C'est un choix politique ?
C'est la conséquence d'années de désindustrialisation. Ces dernières années, il y a une correction qui s'est mise en place. On a amorcé la pompe, il va falloir du temps avant que ça tourne à plein régime. Parmi les médicaments innovants qui arrivent en France, un sur dix est produit en France contre un sur quatre en Allemagne. Ça montre l'effort qu'il y a à faire.
Vous appelez à réformer la fiscalité des "Big Pharma". Vous pensez convaincre en cette période électorale alors que Sanofi, par exemple, a fait un chiffre d'affaires de 43 milliards d'euros ?
Quand on regarde par rapport au reste de l'Europe, la France est le pays qui taxe le plus avec notamment cinq taxes sectorielles, qui ne touchent que la "pharma" et qui confisquent, à la fin, 60% de la profitabilité. Donc ça nuit à l'investissement, ça nuit à la recherche, ça nuit à la réindustrialisation. La France dans le marché pharmaceutique mondial, c'est à peu près 3%.
"Ne confondons pas l'état de santé d'un groupe international avec son activité en France."
Thierry Hulotà franceinfo
Je me bats tous les jours pour les patients français et je vois qu'en France, ce secteur souffre d'une surtaxation. Il y a urgence à agir. Le gouvernement avait lancé il y a un an une mission de réflexion sur le financement et la régulation du médicament. Le rapport a été rendu il y a un an. Depuis un an, on attendait sa mise en œuvre. C'était promis avec un démarrage au mois de juin. Là, on est à l'arrêt. Mon message est de dire : ce qu'attendent nos concitoyens, c'est de pouvoir se loger, se nourrir, se soigner.
Le Nouveau Front populaire, par exemple, propose de créer un pôle public du médicament avec un renforcement des obligations de stock. Comment vous réagissez ?

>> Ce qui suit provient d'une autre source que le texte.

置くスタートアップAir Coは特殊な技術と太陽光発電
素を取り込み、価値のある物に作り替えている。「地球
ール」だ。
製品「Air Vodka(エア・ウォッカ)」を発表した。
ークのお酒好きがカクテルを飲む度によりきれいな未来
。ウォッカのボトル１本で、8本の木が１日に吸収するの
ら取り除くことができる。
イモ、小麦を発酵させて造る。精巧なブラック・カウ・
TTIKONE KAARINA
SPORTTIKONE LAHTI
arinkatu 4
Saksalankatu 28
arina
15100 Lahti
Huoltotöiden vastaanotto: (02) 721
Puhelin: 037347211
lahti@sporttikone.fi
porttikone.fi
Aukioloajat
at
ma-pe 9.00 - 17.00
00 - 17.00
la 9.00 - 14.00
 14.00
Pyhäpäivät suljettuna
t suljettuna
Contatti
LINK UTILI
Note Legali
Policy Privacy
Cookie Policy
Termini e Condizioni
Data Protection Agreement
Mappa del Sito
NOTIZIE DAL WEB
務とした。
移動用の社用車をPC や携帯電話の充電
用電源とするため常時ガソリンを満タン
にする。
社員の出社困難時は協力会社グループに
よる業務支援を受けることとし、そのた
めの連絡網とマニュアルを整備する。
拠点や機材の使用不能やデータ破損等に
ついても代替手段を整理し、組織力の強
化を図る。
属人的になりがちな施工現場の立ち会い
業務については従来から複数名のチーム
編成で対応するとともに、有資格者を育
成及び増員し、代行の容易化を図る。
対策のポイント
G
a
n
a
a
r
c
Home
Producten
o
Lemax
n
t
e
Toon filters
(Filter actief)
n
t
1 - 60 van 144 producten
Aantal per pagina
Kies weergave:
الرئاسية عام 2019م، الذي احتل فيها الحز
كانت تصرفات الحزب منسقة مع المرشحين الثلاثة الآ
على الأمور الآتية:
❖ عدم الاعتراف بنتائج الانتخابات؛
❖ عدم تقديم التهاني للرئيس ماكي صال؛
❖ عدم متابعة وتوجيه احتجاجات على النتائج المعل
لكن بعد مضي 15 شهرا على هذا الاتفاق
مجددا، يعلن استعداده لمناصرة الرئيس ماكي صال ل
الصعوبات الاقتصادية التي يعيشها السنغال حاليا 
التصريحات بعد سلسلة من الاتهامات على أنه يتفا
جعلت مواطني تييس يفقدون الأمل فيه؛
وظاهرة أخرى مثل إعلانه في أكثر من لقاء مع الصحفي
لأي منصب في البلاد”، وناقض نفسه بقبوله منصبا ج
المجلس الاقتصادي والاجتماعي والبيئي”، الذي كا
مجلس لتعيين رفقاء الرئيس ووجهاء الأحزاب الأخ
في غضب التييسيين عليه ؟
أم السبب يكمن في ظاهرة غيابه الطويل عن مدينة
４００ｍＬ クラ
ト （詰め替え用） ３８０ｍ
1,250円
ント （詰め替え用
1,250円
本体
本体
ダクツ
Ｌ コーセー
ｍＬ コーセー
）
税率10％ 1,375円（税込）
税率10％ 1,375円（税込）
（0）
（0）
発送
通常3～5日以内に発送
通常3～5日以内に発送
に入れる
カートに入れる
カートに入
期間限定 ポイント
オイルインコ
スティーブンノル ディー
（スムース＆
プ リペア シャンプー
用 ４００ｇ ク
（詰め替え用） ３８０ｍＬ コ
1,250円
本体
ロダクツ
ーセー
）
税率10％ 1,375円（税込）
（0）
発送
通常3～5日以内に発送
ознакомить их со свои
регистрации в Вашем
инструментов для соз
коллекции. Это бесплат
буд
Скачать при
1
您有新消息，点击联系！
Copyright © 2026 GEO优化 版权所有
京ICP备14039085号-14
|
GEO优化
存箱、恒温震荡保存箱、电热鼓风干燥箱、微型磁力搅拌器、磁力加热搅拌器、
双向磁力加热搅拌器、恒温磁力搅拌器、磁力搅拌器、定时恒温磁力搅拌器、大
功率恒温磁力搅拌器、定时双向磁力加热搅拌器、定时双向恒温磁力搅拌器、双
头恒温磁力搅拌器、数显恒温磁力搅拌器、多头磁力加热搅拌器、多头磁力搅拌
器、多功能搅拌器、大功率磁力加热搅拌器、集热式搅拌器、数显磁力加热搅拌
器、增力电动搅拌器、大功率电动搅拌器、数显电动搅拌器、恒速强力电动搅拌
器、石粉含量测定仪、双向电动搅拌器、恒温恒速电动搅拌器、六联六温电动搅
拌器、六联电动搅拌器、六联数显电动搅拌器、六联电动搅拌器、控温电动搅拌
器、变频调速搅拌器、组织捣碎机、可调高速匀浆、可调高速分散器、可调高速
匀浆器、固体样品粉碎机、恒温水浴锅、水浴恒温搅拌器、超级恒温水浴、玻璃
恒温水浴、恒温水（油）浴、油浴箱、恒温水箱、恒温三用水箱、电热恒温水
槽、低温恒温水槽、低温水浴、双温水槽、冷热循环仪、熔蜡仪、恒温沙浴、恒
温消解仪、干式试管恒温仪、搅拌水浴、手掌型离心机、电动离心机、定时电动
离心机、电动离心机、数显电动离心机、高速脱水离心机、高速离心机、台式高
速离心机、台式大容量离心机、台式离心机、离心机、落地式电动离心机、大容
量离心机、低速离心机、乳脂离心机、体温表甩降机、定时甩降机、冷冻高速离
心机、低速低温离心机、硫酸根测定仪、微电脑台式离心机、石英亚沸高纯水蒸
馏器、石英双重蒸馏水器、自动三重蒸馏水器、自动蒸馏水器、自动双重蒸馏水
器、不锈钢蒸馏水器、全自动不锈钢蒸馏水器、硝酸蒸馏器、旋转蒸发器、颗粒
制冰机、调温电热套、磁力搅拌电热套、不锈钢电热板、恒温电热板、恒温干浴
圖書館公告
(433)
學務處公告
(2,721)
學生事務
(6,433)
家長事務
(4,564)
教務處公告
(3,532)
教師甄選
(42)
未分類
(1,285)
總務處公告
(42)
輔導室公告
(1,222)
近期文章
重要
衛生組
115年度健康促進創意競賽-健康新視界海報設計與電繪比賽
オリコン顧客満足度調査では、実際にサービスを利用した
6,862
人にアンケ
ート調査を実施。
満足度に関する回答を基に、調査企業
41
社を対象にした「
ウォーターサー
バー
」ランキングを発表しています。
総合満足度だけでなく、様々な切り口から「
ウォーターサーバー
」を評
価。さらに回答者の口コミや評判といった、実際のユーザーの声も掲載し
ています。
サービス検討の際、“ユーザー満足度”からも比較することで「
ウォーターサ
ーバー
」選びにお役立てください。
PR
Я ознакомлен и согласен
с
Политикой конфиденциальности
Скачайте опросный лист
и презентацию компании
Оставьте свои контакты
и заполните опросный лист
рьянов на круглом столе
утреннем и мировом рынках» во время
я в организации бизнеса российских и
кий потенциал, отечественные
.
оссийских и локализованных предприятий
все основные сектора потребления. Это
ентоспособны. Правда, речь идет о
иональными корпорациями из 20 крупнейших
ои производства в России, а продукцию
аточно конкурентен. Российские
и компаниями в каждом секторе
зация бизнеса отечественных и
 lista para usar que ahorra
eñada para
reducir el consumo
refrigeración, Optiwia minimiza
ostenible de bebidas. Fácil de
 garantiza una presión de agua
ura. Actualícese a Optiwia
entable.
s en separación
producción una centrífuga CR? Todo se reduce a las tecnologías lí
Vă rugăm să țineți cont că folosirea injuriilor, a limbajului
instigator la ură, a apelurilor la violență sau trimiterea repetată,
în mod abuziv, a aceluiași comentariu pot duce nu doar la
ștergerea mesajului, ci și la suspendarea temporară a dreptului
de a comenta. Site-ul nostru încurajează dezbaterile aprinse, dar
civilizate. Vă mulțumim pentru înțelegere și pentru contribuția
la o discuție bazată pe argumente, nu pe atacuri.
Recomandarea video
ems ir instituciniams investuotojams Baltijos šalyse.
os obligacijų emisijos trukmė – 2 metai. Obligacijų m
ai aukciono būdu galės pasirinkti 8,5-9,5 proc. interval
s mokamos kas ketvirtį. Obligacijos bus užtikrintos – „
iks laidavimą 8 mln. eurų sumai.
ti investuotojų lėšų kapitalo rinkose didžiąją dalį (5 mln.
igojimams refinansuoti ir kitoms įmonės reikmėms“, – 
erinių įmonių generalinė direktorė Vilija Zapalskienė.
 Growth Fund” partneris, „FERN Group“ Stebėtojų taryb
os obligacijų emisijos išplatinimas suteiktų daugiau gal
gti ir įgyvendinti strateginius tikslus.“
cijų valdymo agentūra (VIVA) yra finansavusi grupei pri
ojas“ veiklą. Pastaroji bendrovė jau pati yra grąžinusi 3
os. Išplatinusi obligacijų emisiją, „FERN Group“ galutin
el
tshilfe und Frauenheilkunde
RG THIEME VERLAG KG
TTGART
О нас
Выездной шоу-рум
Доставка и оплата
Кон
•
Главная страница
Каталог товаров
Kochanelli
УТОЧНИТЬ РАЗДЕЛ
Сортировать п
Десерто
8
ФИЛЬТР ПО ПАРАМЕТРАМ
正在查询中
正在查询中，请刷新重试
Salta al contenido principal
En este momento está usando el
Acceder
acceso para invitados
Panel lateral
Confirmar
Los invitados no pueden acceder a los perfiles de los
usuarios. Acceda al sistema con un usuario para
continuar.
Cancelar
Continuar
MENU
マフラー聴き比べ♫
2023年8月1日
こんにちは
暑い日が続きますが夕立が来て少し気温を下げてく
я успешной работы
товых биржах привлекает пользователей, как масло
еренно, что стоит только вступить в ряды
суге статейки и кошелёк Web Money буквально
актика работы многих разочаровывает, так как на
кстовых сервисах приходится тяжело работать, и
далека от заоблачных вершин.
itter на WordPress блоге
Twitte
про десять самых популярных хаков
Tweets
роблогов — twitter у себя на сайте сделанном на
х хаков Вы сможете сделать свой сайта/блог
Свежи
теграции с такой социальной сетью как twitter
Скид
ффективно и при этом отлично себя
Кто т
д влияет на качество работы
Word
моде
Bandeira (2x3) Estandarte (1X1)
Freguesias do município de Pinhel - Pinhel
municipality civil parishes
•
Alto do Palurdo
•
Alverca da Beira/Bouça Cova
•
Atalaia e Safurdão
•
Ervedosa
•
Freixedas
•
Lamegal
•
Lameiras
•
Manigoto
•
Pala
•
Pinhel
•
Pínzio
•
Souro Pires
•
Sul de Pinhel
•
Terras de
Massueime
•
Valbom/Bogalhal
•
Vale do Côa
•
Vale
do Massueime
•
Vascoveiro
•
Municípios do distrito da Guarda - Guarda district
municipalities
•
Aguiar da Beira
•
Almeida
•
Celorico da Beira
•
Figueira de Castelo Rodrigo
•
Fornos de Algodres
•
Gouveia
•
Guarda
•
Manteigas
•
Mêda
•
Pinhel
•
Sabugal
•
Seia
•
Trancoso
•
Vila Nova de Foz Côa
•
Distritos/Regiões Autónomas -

Si tous les pays d'Europe ou du monde se mettent à faire des stocks, c'est-à-dire mettre quatre mois de produits dans les hangars et pas dans les rayons des pharmacies, on sera dans cette situation ubuesque où il y aura du stock partout et du produit nulle part. La solution n'est pas de faire du stock, la solution est d'avoir un vrai plan de lutte contre les pénuries que nous avons proposé il y a 18 mois que le gouvernement, en février, a proposé de mettre en place. Maintenant, il faut passer à l'action. Cette action, elle sera européenne. C'est par la coordination européenne qu'on y arrivera. Ce n'est pas en mettant du stock dans des hangars qu'on traitera les patients.